I think we’ve all had just about enough of Tomi Lahren. You know, the white lady who gets mad at liberal snowflakes on The Blaze? Whatever stripe of the great political rainbow you fall under, it’s pretty easy to deplore the person who coined the term rapeugee.
Look, I’m all for a good portmanteau every now and again, but the conflation of people fleeing a conflict zone with an insatiable desire to commit sex crimes because of their country of origin and the ostensible hatred for women that they harbor in their jihadist hearts is plain insulting. The claims arise from the unaccountably high incidence of sex crimes in the Dunkirk refugee camp, but this has a lot more to do with people in desperate circumstances being taken advantage of than it does with the threat of incoming refugees being involved in a sex crime. Dunkirk is a shantytown where people live in constant fear of being sent back to the country from which they’ve fled – Germany experienced a similar problem last year and concluded it was primarily an issue of infrastructure - there are, as yet, zero reported cases of rape being committed by a refugee on US soil in the last year. Lahren is so off base on this one that I question whether she has access to the internet or simply calls Steve Bannon every morning to be told what to say.
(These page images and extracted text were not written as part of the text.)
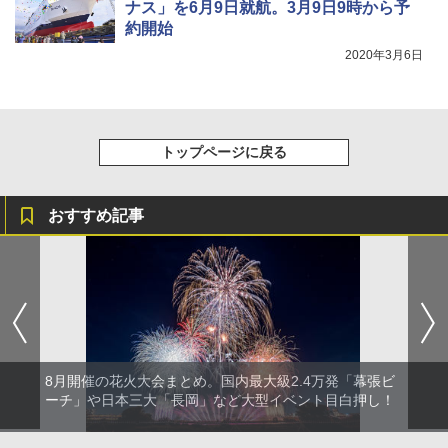
ナス」を6月9日就航。3月9日9時から予
約開始
2020年3月6日
トップページに戻る
おすすめ記事
8月開催の花火大会まとめ。国内最大級2.4万発「幕張ビ
ーチ」や日本三大「長岡」など大型イベント目白押し！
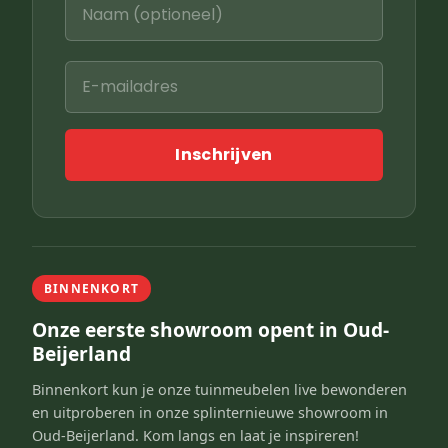
Inschrijven
BINNENKORT
Onze eerste showroom opent in Oud-
Beijerland
Binnenkort kun je onze tuinmeubelen live bewonderen
en uitproberen in onze splinternieuwe showroom in
Oud-Beijerland. Kom langs en laat je inspireren!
It is not hard to find reasons to mock Tomi, I am currently suppressing the urge to do so right now, but we as the educated and reasonable must do our part to resist the impulse. It has become fashionable to make Lahren look like a Shakespearian clown, a caricature of herself who couldn’t possibly be taken seriously by anyone. Like this clip which reduces Lahren’s nearly 10-minute Daily Show interview to less than 2 minutes and makes her look like she learned English yesterday. Or this one. Or this one. It goes on Ad Godwin’s Infinitum (to be clear, a term coined by me having nothing to do with Mike Godwin but one that I hope he would like). The sources of the mockery range from YouTubers unknown, famous ones like the Young Turks, and major networks like CNN. However, we who disagree with Tomi must stop doing this, and more broadly, must stop doing this to people we disagree with.
By reducing Lahren to a soundbite, 40-120 seconds of out-of-context trite that no one could possibly agree with, does little to address the issue that many of Lahren’s arguments are problematic, that some of what she says is untrue, and that there is a reasoned defense against it. For example, when you listen to the 10 seconds where Tomi says that she does not see color, it’s easy to dismiss her as an out of touch, entitled white person. But all you’ve really done there is prop up a straw woman and knock her down.
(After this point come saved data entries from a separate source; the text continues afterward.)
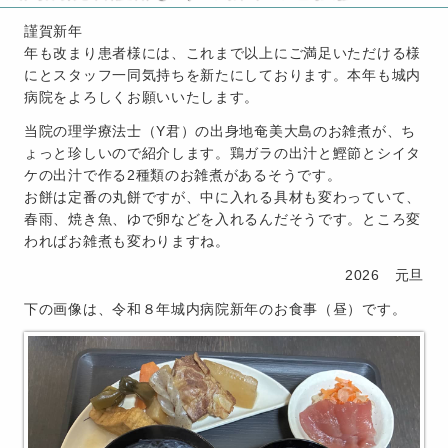
謹賀新年
年も改まり患者様には、これまで以上にご満足いただける様
にとスタッフ一同気持ちを新たにしております。本年も城内
病院をよろしくお願いいたします。
当院の理学療法士（Y君）の出身地奄美大島のお雑煮が、ち
ょっと珍しいので紹介します。鶏ガラの出汁と鰹節とシイタ
ケの出汁で作る2種類のお雑煮があるそうです。
お餅は定番の丸餅ですが、中に入れる具材も変わっていて、
春雨、焼き魚、ゆで卵などを入れるんだそうです。ところ変
わればお雑煮も変わりますね。
2026 元旦
下の画像は、令和８年城内病院新年のお食事（昼）です。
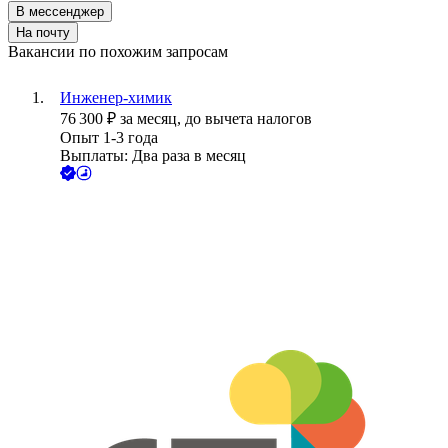
В мессенджер
На почту
Вакансии по похожим запросам
Инженер-химик
76 300
₽
за месяц,
до вычета налогов
Опыт 1-3 года
Выплаты: Два раза в месяц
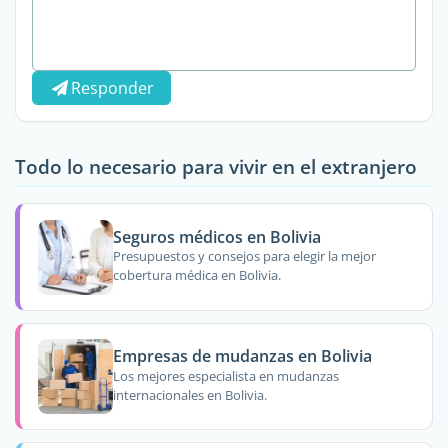
Responder
Todo lo necesario para vivir en el extranjero
Seguros médicos en Bolivia
Presupuestos y consejos para elegir la mejor
cobertura médica en Bolivia.
Empresas de mudanzas en Bolivia
Los mejores especialista en mudanzas
internacionales en Bolivia.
What would be much more effective, and much more helpful to the dialogue, is to play her statement in its entirety (she goes on the criticize Colin Kaepernick) and let the audience conclude that she has contradicted her own rhetoric. The whole tirade comes out of a criticism of the Black Lives Matter movement, and if she can’t see color then what movement is she criticizing exactly? How does she identify the members? How does she know why Colin Kaepernick didn’t stand up during the National Anthem? (And, doesn’t his action fit under her umbrella of free speech? If not, why Tomi? Jefferson criticized the nation, Lincoln criticized the nation, God knows Donald Trump takes his criticisms for a run every morning, surely Kaepernick is part of a long tradition of people justifiably exercising their first-amendment right.)
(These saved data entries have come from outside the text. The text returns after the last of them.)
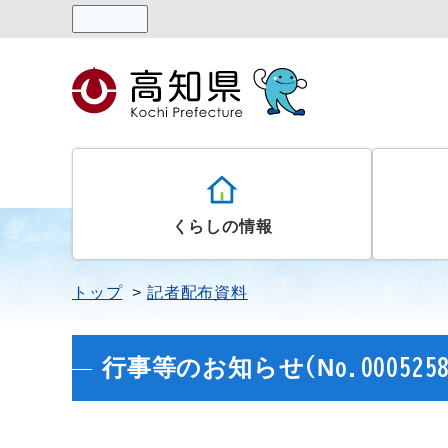
読み上げる
くらしの情報
トップ
記者配布資料
行事等のお知らせ(No.0005258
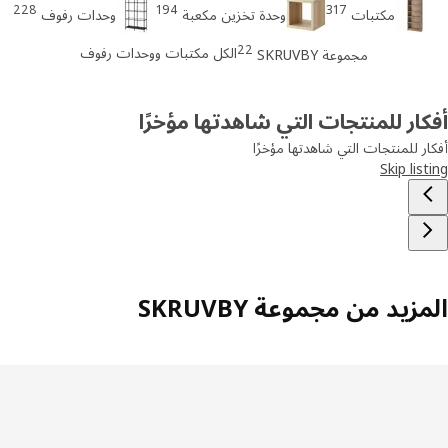
228
194
317
مكتبات
وحدة تخزين مكعبة
وحدات رفوف
22
الكل مكتبات ووحدات رفوف
مجموعة SKRUVBY
ار للمنتجات التي شاهدتها مؤخرًا
ر للمنتجات التي شاهدتها مؤخرًا
Skip lis
زيد من مجموعة SKRUVBY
But these justifiable (and, to be honest, boiling inside of me for too long) criticisms cannot be arrived at or even heard when Tomi is presented as a farce. We must take her seriously because she is serious. Her fans and listeners take her seriously. Her rhetoric needs to be rebutted seriously. Every now and again she has a good idea. One that is not the monstrous array of racist foolishness and blind Trump allegiance that much of the non-Blaze media coverage portrays.
If the readers of TrigTent will let me, I’m going to coin a term here. I’m going to call what’s happening to Lahren the Jon Stewart Effect. This will describe the process by which consumers of mass media seek to mock it in order to highlight the hypocrisy inherent in the system. The most important aspect of Jon Stewart’s media criticism is that he was Jon Stewart. He and a staff of nearly 100 people did the work of mocking the news for you. Their intention was to highlight things you might have missed. Doing the work of Jon Stewart at home is like brewing your own gin in the bathtub. Sure, it’s cheaper, but you might go blind.
Instead, I’d like to advocate a pro-hearing people out stance which allows us to accurately assess what people are saying, what it might mean in a broader context, how we might react to it. If you can’t or don’t have the time, then don’t bother. Reasoned discussion is the only way to beat Lahren and her ilk, reasoned listening is the only place to start.